Analyse: SpaceX wird immer mehr zum Technologie-Konglomerat
Vor wenigen Jahren stammten die Einnahmen von SpaceX hauptsächlich aus:
- Raketenstarts
- NASA-Aufträgen
- Satellitenmissionen
Heute kommen hinzu:
- Starlink-Abonnements
- Militärverträge
- Energieprojekte
- KI-Infrastruktur
Die Diversifizierung macht das Unternehmen unabhängiger von einzelnen Geschäftsbereichen und erhöht die langfristige Stabilität.
Fazit
Der neue Vertrag zwischen SpaceX und Reflection unterstreicht die wachsende Bedeutung von KI-Infrastruktur als Geschäftsfeld. Mit potenziell 6,3 Milliarden US-Dollar Vertragsvolumen erhält SpaceX eine weitere milliardenschwere Einnahmequelle neben Raumfahrt und Starlink.
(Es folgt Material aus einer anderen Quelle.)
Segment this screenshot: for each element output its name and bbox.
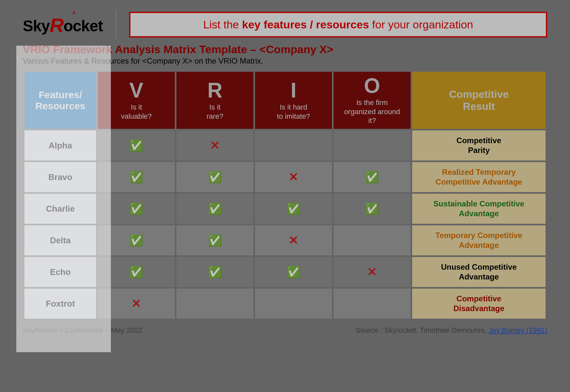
col-v-question: Is it valuable? xyxy=(121,103,152,120)
col-features-label: Features/ Resources xyxy=(35,89,85,111)
check-icon: ✅ xyxy=(129,171,143,183)
col-r: RIs it rare? xyxy=(176,72,253,129)
cell-i: ✕ xyxy=(255,225,332,255)
col-r-letter: R xyxy=(179,80,251,101)
cell-v: ✅ xyxy=(98,225,175,255)
col-o: OIs the firm organized around it? xyxy=(334,72,411,129)
cell-v: ✅ xyxy=(98,194,175,224)
col-v-letter: V xyxy=(100,80,172,101)
page-title: VRIO Framework Analysis Matrix Template … xyxy=(23,43,547,56)
table-header-row: Features/ Resources VIs it valuable? RIs… xyxy=(24,72,546,129)
col-features: Features/ Resources xyxy=(24,72,96,129)
check-icon: ✅ xyxy=(129,266,143,278)
check-icon: ✅ xyxy=(208,266,222,278)
cross-icon: ✕ xyxy=(367,265,377,279)
cell-result: Competitive Disadvantage xyxy=(412,289,546,319)
row-label: Delta xyxy=(24,225,96,255)
cell-o xyxy=(334,130,411,160)
callout-suffix: for your organization xyxy=(369,18,473,31)
page-subtitle: Various Features & Resources for <Compan… xyxy=(23,56,547,66)
cell-result: Temporary Competitive Advantage xyxy=(412,225,546,255)
row-label: Foxtrot xyxy=(24,289,96,319)
footer-source-prefix: Source : Skyrocket, Timothée Demoures, xyxy=(356,326,488,334)
brand-sky: Sky xyxy=(23,17,50,35)
slide: ′ SkyRocket List the key features / reso… xyxy=(0,0,570,392)
cross-icon: ✕ xyxy=(131,297,141,310)
topbar: ′ SkyRocket List the key features / reso… xyxy=(23,10,547,39)
brand-r: R xyxy=(50,14,63,36)
check-icon: ✅ xyxy=(365,171,379,183)
footer: SkyRocket – Confidential – May 2022 Sour… xyxy=(23,326,547,335)
col-i-letter: I xyxy=(258,80,329,101)
check-icon: ✅ xyxy=(287,266,300,278)
callout-bold: key features / resources xyxy=(242,18,369,31)
row-label: Bravo xyxy=(24,162,96,192)
col-r-question: Is it rare? xyxy=(206,103,223,120)
cell-v: ✅ xyxy=(98,162,175,192)
table-body: Alpha✅✕Competitive ParityBravo✅✅✕✅Realiz… xyxy=(24,130,546,319)
divider xyxy=(116,10,116,39)
cell-r: ✕ xyxy=(176,130,253,160)
cell-i xyxy=(255,130,332,160)
col-result-label: Competitive Result xyxy=(449,88,509,112)
cell-v: ✅ xyxy=(98,130,175,160)
cell-r: ✅ xyxy=(176,194,253,224)
cell-o: ✅ xyxy=(334,194,411,224)
row-label: Alpha xyxy=(24,130,96,160)
cross-icon: ✕ xyxy=(289,170,298,184)
cell-o xyxy=(334,289,411,319)
table-row: Echo✅✅✅✕Unused Competitive Advantage xyxy=(24,257,546,287)
col-o-question: Is the firm organized around it? xyxy=(344,98,400,125)
cross-icon: ✕ xyxy=(289,234,298,247)
col-v: VIs it valuable? xyxy=(98,72,175,129)
cell-v: ✅ xyxy=(98,257,175,287)
table-row: Alpha✅✕Competitive Parity xyxy=(24,130,546,160)
table-row: Delta✅✅✕Temporary Competitive Advantage xyxy=(24,225,546,255)
table-row: Bravo✅✅✕✅Realized Temporary Competitive … xyxy=(24,162,546,192)
cell-r xyxy=(176,289,253,319)
cell-i: ✅ xyxy=(255,194,332,224)
cell-result: Sustainable Competitive Advantage xyxy=(412,194,546,224)
cell-i: ✕ xyxy=(255,162,332,192)
callout-prefix: List the xyxy=(203,18,242,31)
cell-o: ✕ xyxy=(334,257,411,287)
footer-source-link[interactable]: Jay Barney (1991) xyxy=(488,326,547,334)
check-icon: ✅ xyxy=(365,203,379,215)
check-icon: ✅ xyxy=(208,234,222,247)
col-o-letter: O xyxy=(336,75,408,96)
cell-r: ✅ xyxy=(176,257,253,287)
check-icon: ✅ xyxy=(208,203,222,215)
col-i: IIs it hard to imitate? xyxy=(255,72,332,129)
cell-i xyxy=(255,289,332,319)
footer-left: SkyRocket – Confidential – May 2022 xyxy=(23,326,142,335)
brand-ocket: ocket xyxy=(64,17,103,35)
table-row: Foxtrot✕Competitive Disadvantage xyxy=(24,289,546,319)
row-label: Charlie xyxy=(24,194,96,224)
cell-result: Unused Competitive Advantage xyxy=(412,257,546,287)
cell-result: Competitive Parity xyxy=(412,130,546,160)
brand-logo: ′ SkyRocket xyxy=(23,13,103,36)
cell-i: ✅ xyxy=(255,257,332,287)
cell-result: Realized Temporary Competitive Advantage xyxy=(412,162,546,192)
cell-o xyxy=(334,225,411,255)
vrio-table: Features/ Resources VIs it valuable? RIs… xyxy=(23,70,547,320)
cross-icon: ✕ xyxy=(210,139,220,152)
row-label: Echo xyxy=(24,257,96,287)
col-result: Competitive Result xyxy=(412,72,546,129)
col-i-question: Is it hard to imitate? xyxy=(277,103,310,120)
check-icon: ✅ xyxy=(287,203,300,215)
footer-right: Source : Skyrocket, Timothée Demoures, J… xyxy=(356,326,547,335)
check-icon: ✅ xyxy=(208,171,222,183)
check-icon: ✅ xyxy=(129,203,143,215)
check-icon: ✅ xyxy=(129,234,143,247)
cell-o: ✅ xyxy=(334,162,411,192)
table-row: Charlie✅✅✅✅Sustainable Competitive Advan… xyxy=(24,194,546,224)
check-icon: ✅ xyxy=(129,139,143,152)
titles: VRIO Framework Analysis Matrix Template … xyxy=(23,43,547,66)
instruction-callout: List the key features / resources for yo… xyxy=(129,12,547,38)
cell-r: ✅ xyxy=(176,225,253,255)
cell-r: ✅ xyxy=(176,162,253,192)
cell-v: ✕ xyxy=(98,289,175,319)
Gleichzeitig zeigt der Deal, wie groß der weltweite Bedarf an moderner KI-Rechenleistung geworden ist. Sollte die Nachfrage nach GPU-Kapazitäten weiter steigen, könnte dieser Bereich in den kommenden Jahren zu einem der wichtigsten Wachstumstreiber für SpaceX werden.